Our perceptions and experiences living in urban areas have become increasingly mediated by man-made apparatus.
Waterfall explores the process of our understanding of the world through cultural associations. At the source of the project is an assemblage of plastic water bottles. These bottles are used to create an original composition. A mold is then created and the composition is multiplied in plaster. The result is assembled to form a vertical structure.
The final work is removed from literal water in three stages:
The first stage of removal is the selection of the water bottle as a subject. The bottling process creates individual units from something uniform enabling its commercialization. We associate the plastic bottle with water. Even when empty we continue to perceive it as a "water bottle". The empty plastic container is related to water only through social association.
The second stage of removal is the fragmentation and assemblage of the bottle parts that creates a new abstracted entity.

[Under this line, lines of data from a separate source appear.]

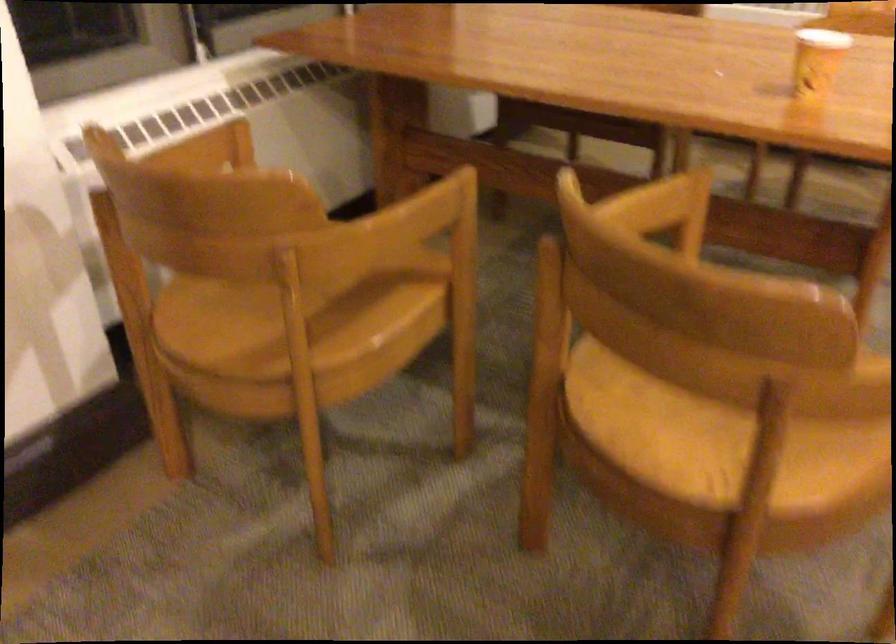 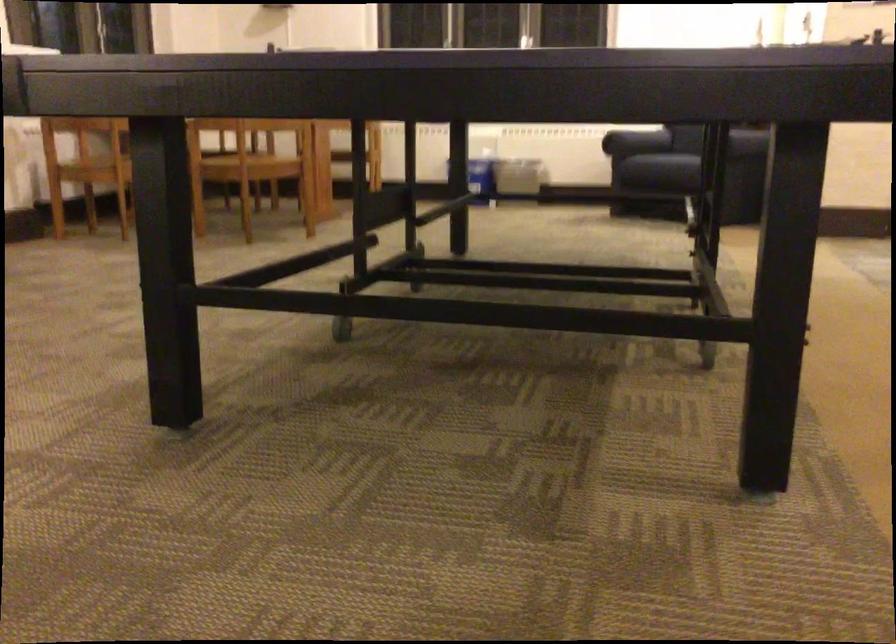 Locate, in the second image, the point that corresponds to (234,345) in the first image.

(95, 169) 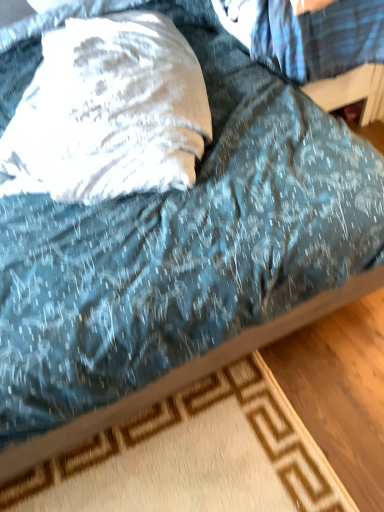 The height and width of the screenshot is (512, 384). What do you see at coordinates (109, 112) in the screenshot?
I see `white textured pillow at upper left` at bounding box center [109, 112].

Identify the location of white textured pillow at upper left. The width and height of the screenshot is (384, 512). tap(109, 112).

The height and width of the screenshot is (512, 384). In order to click on white textured pillow at upper left in this screenshot , I will do `click(109, 112)`. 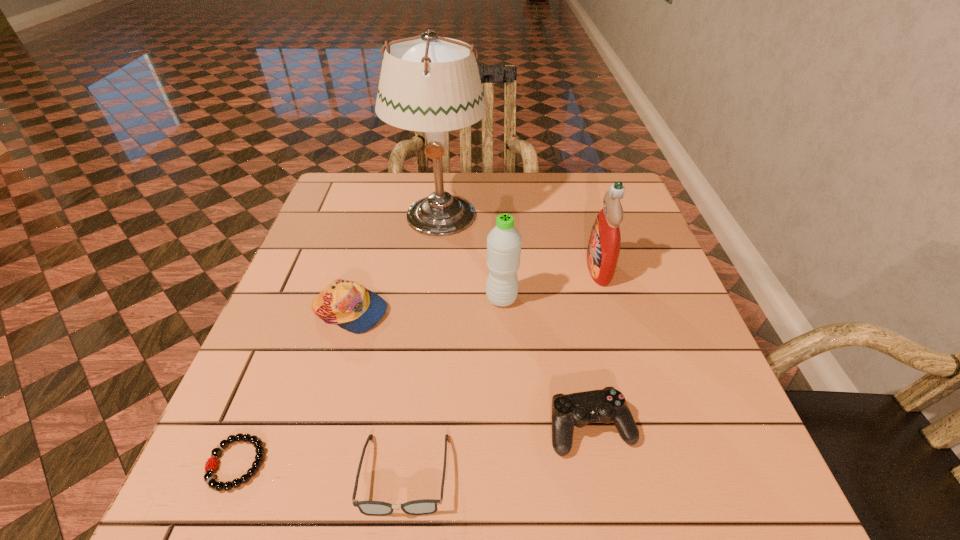 You are a GUI agent. You are given a task and a screenshot of the screen. Output one action in this format:
    pyautogui.click(x=<x>, y=<y>)
    Task: Click on the empty space between the shortest object and the sixth tallest object
    The image size is (960, 540).
    Given the screenshot: What is the action you would take?
    pyautogui.click(x=321, y=469)

You are a GUI agent. You are given a task and a screenshot of the screen. Output one action in this format:
    pyautogui.click(x=<x>, y=<y>)
    Task: Click on the vacant space in between the detergent and the cap
    The height and width of the screenshot is (540, 960).
    Given the screenshot: What is the action you would take?
    pyautogui.click(x=474, y=291)

Image resolution: width=960 pixels, height=540 pixels. In order to click on empty space between the second shortest object and the cap in this screenshot , I will do `click(377, 393)`.

Where is `vacant region between the control and the water bottle`? vacant region between the control and the water bottle is located at coordinates (546, 363).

The final stage of removal is the duplication of the plaster castings. Only the surface of the abstracted composition remains. The plastic object that once contained water is now fully removed and replaced. Plaster was selected as a medium because it too once contained water which evaporated in the curing process, leaving only a dry porous form.
As remote as Waterfall may be from literal water it still contains the social clues allowing the viewer to interpret it in reverse and deduce a waterfall. It aims to render more evident the mediation through which we seamlessly remove ourselves from the natural world.